University of Kansas alumnus Alan Mulally is Aviation Week’s 2006 Person of the Year, it was announced in the magazine’s Jan. 1 edition.
Mulally’s move this year from the airline industry and his position as CEO of Boeing Commercial Airplanes to Ford Motor Co.’s top position did not dissuade magazine editors from honoring the man they say reshaped aircraft engineering.
They lauded Mulally for his uncommon ability to lead, relentless planning and willingness to share responsibility and credit with those around him. “Mulally made Boeing’s vision a global enterprise and, in the process, has set standards for industrial relations in the aviation industry that are widely admired,” the article said.

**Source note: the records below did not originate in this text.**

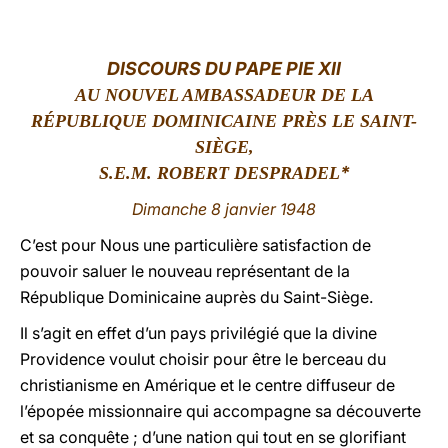
LATINE
DISCOURS DU PAPE PIE XII
AU NOUVEL AMBASSADEUR DE LA
RÉPUBLIQUE DOMINICAINE PRÈS LE SAINT-
SIÈGE,
*
S.E.M. ROBERT DESPRADEL
Dimanche 8 janvier 1948
C’est pour Nous une particulière satisfaction de
pouvoir saluer le nouveau représentant de la
République Dominicaine auprès du Saint-Siège.
Il s’agit en effet d’un pays privilégié que la divine
Providence voulut choisir pour être le berceau du
christianisme en Amérique et le centre diffuseur de
l’épopée missionnaire qui accompagne sa découverte
et sa conquête ; d’une nation qui tout en se glorifiant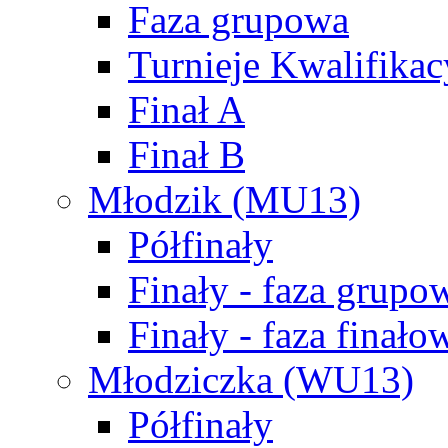
Faza grupowa
Turnieje Kwalifikac
Finał A
Finał B
Młodzik (MU13)
Półfinały
Finały - faza grupo
Finały - faza finało
Młodziczka (WU13)
Półfinały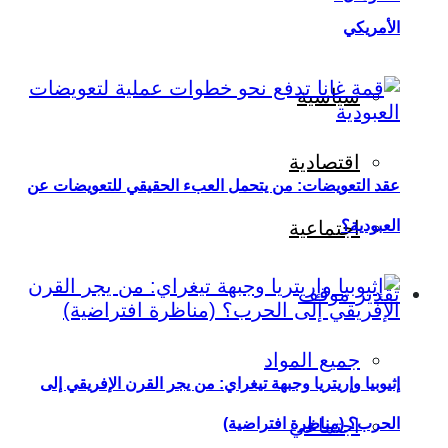
الأمريكي
سياسية
اقتصادية
عقد التعويضات: من يتحمل العبء الحقيقي للتعويضات عن
العبودية؟
اجتماعية
تقدير موقف
جميع المواد
إثيوبيا وإريتريا وجبهة تيغراي: من يجر القرن الإفريقي إلى
اجتماعي
الحرب؟ (مناظرة افتراضية)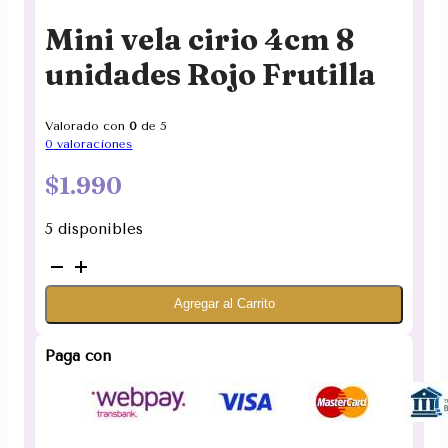
Mini vela cirio 4cm 8
unidades Rojo Frutilla
Valorado con
0
de 5
0
valoraciones
$
1.990
5 disponibles
Mini
vela
Agregar al Carrito
cirio
4cm
8
Paga con
unidades
Rojo
Frutilla
cantidad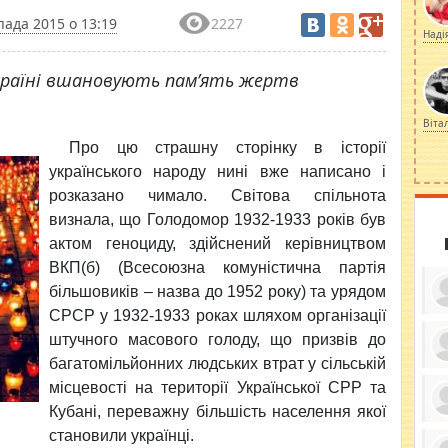
пада 2015 о 13:19
2227
Наді
країні вшановують пам’ять жертв
Віта
Про цю страшну сторінку в історії
українського народу нині вже написано і
розказано чимало. Світова спільнота
визнала, що Голодомор 1932-1933 років був
актом геноциду, здійснений керівництвом
ВКП(б) (Всесоюзна комуністична партія
більшовиків – назва до 1952 року) та урядом
СРСР у 1932-1933 роках шляхом організації
штучного масового голоду, що призвів до
багатомільйонних людських втрат у сільській
ку
місцевості на території Української СРР та
ди
кр
Кубані, переважну більшість населення якої
бе
вы
по
становили українці.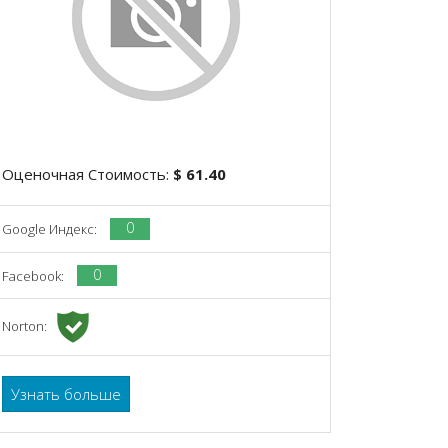
Оценочная Стоимость:
$ 61.40
0
Google Индекс:
0
Facebook:
Norton:
Узнать больше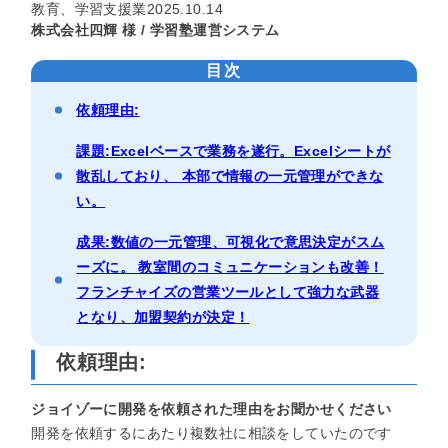
教育、学習支援業
2025.10.14
セミナー
株式会社四輝 様 / 学習塾運営システム
目次
最適なサービスをご提案します
依頼理由:
簡単
運用相談してみる
30秒
課題:Excelベースで業務を遂行。Excelシートが
散乱しており、 本部で情報の一元管理ができな
い。
成果:数値の一元管理、可視化で意思決定がスム
ーズに。 教室間のコミュニケーションも改善！
フランチャイズの営業ツールとして強力な武器
となり、加盟契約が決定！
依頼理由:
ジョイゾーに開発を依頼された理由をお聞かせください
開発を依頼するにあたり複数社に相談をしていたのです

Mulally’s success has also led to good things for his home state of Kansas, according to Ron Barrett-Gonzalez, associate professor of aerospace engineering.
As the single largest manufacturing employer in Kansas, the aerospace industry is pivotal to the economic health of Kansas, said Barrett-Gonzalez, who served with Mulally on the KU Aerospace Industrial Advisory Board. Mulally is the principal corporate leader responsible for the highly successful Boeing 777 aircraft and one of the chief architects of the 787.
“He has continually shown leadership in developing ultra-efficient, highly profitable commercial aircraft,” Barrett-Gonzalez said. “These new aircraft not only help reduce greenhouse gas emissions per passenger seat-mile, but also allow operators and customers to save money while doing so.”
Boeing has concentrated on this sector of the market under Mulally’s leadership, and the airline giant now outpaces new Airbus orders nearly 3:1. Many of Kansas’ 40,000 aerospace industry jobs, from Wichita to Overland Park, are devoted to producing and supporting these aircraft.
Mulally graduated in 1968 and 1969 with bachelor’s and master’s degrees from KU’s aerospace engineering department, the oldest and highest ranked aerospace engineering department in the state. His master’s adviser, former department chair and distinguished professor emeritus Jan Roskam, said his former pupil’s success comes as no surprise to him.
“Alan participated in many projects with large groups of fellow students, and he was always the leader,” Roskam said. “He always got people to work hard for him. He was just born with that ability. He was a natural leader.”
Roskam also remembers a time when he told Mulally that he expected nothing short of greatness from him.
“After he had defended his master’s thesis, I told him, ‘You’re going to work for Boeing, and I expect you to be president there within 25 years,’ ” Roskam said.
It was that ability to lead and motivate that prompted Ford Motor Co. Chairman Bill Ford to ask Mulally to join him in the effort to turn things around at the struggling auto company. Mulally officially became CEO of Ford in September.